Les dossiers les plus conséquents à remplir sont ceux à destination du Conseil général et du Parlement, mais l’association des parents d’élèves s’est proposée de s’en occuper. Tous ces efforts ont été bénéfiques, puisque le coût final a été abaissé à 97 € par élève. Les parents ont trouvé ce tarif tout à fait raisonnable pour une semaine de ski.

 

Comment intégrer cette classe de neige au projet pédagogique de l’année ?

Chaque élève réalise un carnet de voyage.

Avant de partir, j’utilise la classe de neige comme prétexte pour faire progresser les élèves dans toutes les disciplines : ils étudient les montagnes en géographie et apprennent à lire une carte ; ils découvrent l’histoire du ski et des remontées mécaniques. En sciences, je leur enseigne les états de l’eau ; en mathématiques, je les fais travailler sur la durée des trajets.

Pendant le séjour, les enfants animent notre blog : ils postent des photos, écrivent un petit mot et lisent les commentaires laissés par leurs parents.
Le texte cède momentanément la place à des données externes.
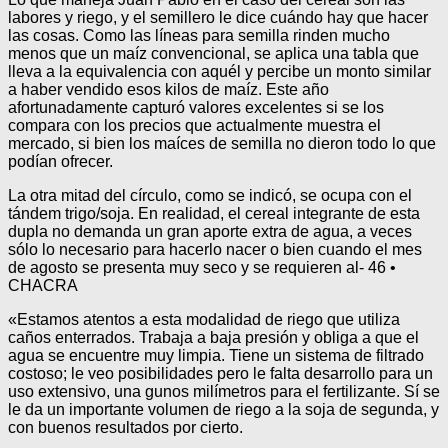
labores y riego, y el semillero le dice cuándo hay que hacer
las cosas. Como las líneas para semilla rinden mucho
menos que un maíz convencional, se aplica una tabla que
lleva a la equivalencia con aquél y percibe un monto similar
a haber vendido esos kilos de maíz. Este año
afortunadamente capturó valores excelentes si se los
compara con los precios que actualmente muestra el
mercado, si bien los maíces de semilla no dieron todo lo que
podían ofrecer.
La otra mitad del círculo, como se indicó, se ocupa con el
tándem trigo/soja. En realidad, el cereal integrante de esta
dupla no demanda un gran aporte extra de agua, a veces
sólo lo necesario para hacerlo nacer o bien cuando el mes
de agosto se presenta muy seco y se requieren al- 46 •
CHACRA
«Estamos atentos a esta modalidad de riego que utiliza
caños enterrados. Trabaja a baja presión y obliga a que el
agua se encuentre muy limpia. Tiene un sistema de filtrado
costoso; le veo posibilidades pero le falta desarrollo para un
uso extensivo, una gunos milímetros para el fertilizante. Sí se
le da un importante volumen de riego a la soja de segunda, y
con buenos resultados por cierto.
Ils complètent aussi leur carnet de voyage en racontant leurs journées, en notant leurs impressions. Ils agrémentent ce carnet de dessins : un vrai travail d’arts plastiques ! En fin d’année, nous organisons une exposition, pendant laquelle les parents viendront admirer les carnets des enfants et visionner le film de la classe de neige.

 

 Quelles activités avez-vous privilégiées ?
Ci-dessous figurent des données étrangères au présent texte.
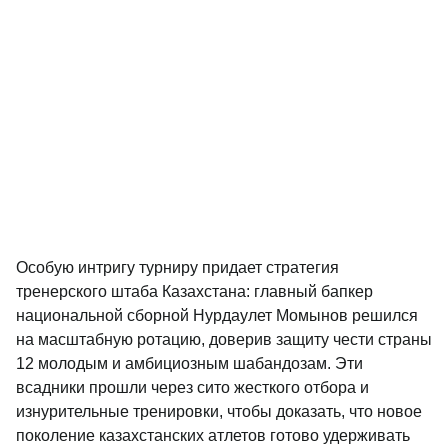
Особую интригу турниру придает стратегия
тренерского штаба Казахстана: главный бапкер
национальной сборной Нурдаулет Момынов решился
на масштабную ротацию, доверив защиту чести страны
12 молодым и амбициозным шабандозам. Эти
всадники прошли через сито жесткого отбора и
изнурительные тренировки, чтобы доказать, что новое
поколение казахстанских атлетов готово удерживать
Chaque année, je m’appuie sur les précédentes expériences pour adapter au mieux l’emploi du temps, mais la classe de neige est toujours centrée sur une activité : le ski ! C’est important que les élèves découvrent quelque chose de nouveau.
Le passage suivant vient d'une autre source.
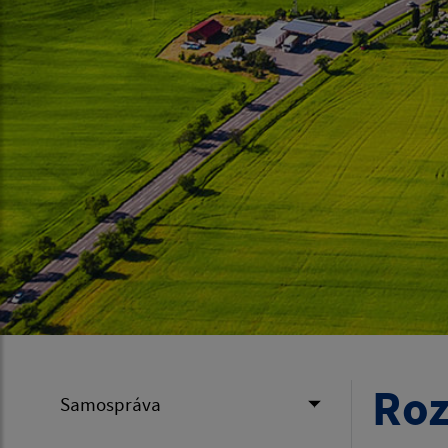
Roz
Samospráva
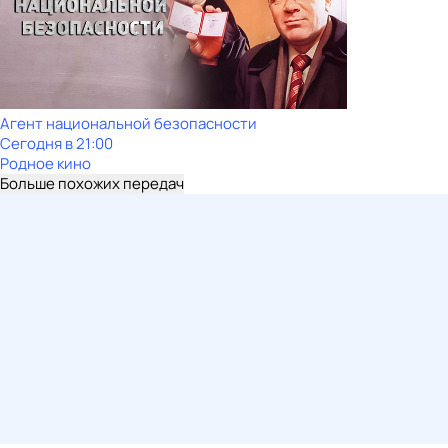
Агент национальной безопасности
Сегодня в 21:00
Родное кино
Больше похожих передач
Les deux premiers jours, le ski se pratique le matin, l’après-midi étant consacré à d’autres occupations : randonnée en raquettes et visite d’un parc zoologique pour découvrir les animaux de la montagne.

La journée suivante est importante pour eux : les enfants passent leur étoile.Ils prennent cette épreuve avec beaucoup de sérieux. Une fois leur diplôme obtenu, c’est avec beaucoup de fierté et de plaisir qu’ils dévalent les pistes.

 

Quel est votre souvenir le plus fort ?

L’année dernière, ma classe comprenait une élève handicapée : une malformation l’empêchait de skier. Elle a été prise en charge par un moniteur qui conduisait un fauteuil de ski. Encouragée par ses camarades, elle a pu profiter des plaisirs de la glisse. Je lui ai confié des responsabilités : elle a filmé ses camarades et interviewé le personnel de la station pour réaliser tout un reportage. Une grande énergie positive s’en est dégagée.

Lors de notre visite du parc animalier, elle s’est déplacée sur une motoneige conduite par un soigneur. Elle l’a accompagné nourrir les animaux. L’élève s’est trouvée dans une position très valorisante, et ceci a permis de développer une belle synergie autour d’elle.